Sobre a produção de petróleo, a principal matéria prima exportada por Angola e essencial para o equilíbrio das finanças públicas, a Fitch Ratings admite que "as reformas no sector dos hidrocarbonetos podem ajudar a estabilizar o declínio de longo prazo na produção", mas salienta que depois da produção de 1,4 milhões de barris diários no primeiro semestre, houve uma queda no seguimento da aplicação dos cortes acordados com a Organização dos Países Exportadores de Petróleo.

"A Fitch Ratings prevê que a produção fique nos 1,3 milhões de barris diários, em média, em 2020, e que fique mais ou menos no mesmo nível em 2021", dizem os analistas.

Sobre os bancos angolanos, o panorama também não é positivo: "os bancos angolanos vão enfrentar mais desafios económicos já que o choque da pandemia da covid-19 prolonga a recessão em Angola", alertam.

Apesar das medidas das autoridades, entre as quais a Fitch salienta a implementação de programas de apoio ao crédito às pequenas e médias empresas e a descida de algumas taxas, o recurso do Governo ao mercado interno de dívida vai prejudicar o sector privado.

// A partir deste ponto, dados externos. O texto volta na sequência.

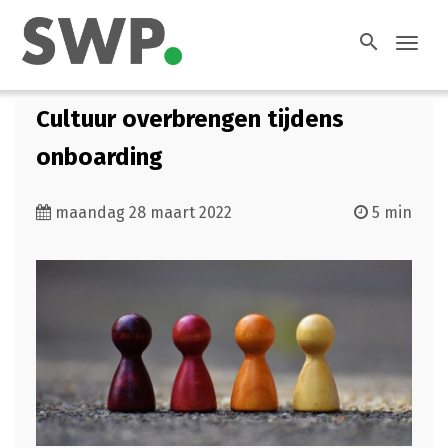
search
Toggl
navig
Cultuur overbrengen tijdens
onboarding
maandag 28 maart 2022
5 min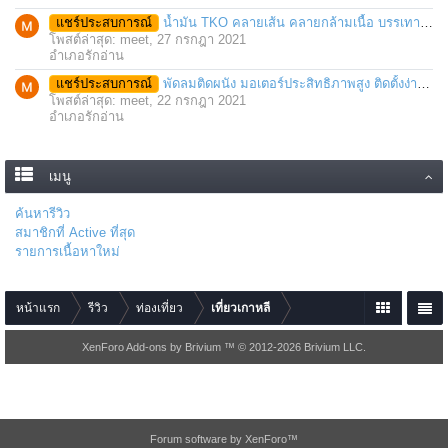
แชร์ประสบการณ์
น้ำมัน TKO คลายเส้น คลายกล้ามเนื้อ บรรเทาอาการบาดเจ็บโดยฉับพลัน
โพสต์ล่าสุด: meet,
27 กรกฎา 2021
อำเภอรักอ่าน
แชร์ประสบการณ์
พัดลมติดผนัง มอเตอร์ประสิทธิภาพสูง ติดตั้งง่าย ประหยัดพื้นที่
โพสต์ล่าสุด: meet,
22 กรกฎา 2021
อำเภอรักอ่าน
เมนู
ค้นหารีวิว
สมาชิกที่ Active ที่สุด
รายการเนื้อหาใหม่
หน้าแรก
รีวิว
ท่องเที่ยว
เที่ยวเกาหลี
XenForo Add-ons by Brivium ™ © 2012-2026 Brivium LLC.
Forum software by XenForo™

"Prevemos que o crescimento do crédito do sector privado sofra uma contracção este ano, e os activos já de si de fraca qualidade vão provavelmente continuar a enfraquecer, reflectindo o elevado nível de exposição ao sector dos hidrocarbonetos", concluem os analistas.

A Fitch Ratings desceu esta Sexta-feira o rating de Angola para CCC, indicando que há uma possibilidade real de Incumprimento Financeiro ('default'), devido ao significativo aumento da dívida pública e deterioração das finanças públicas.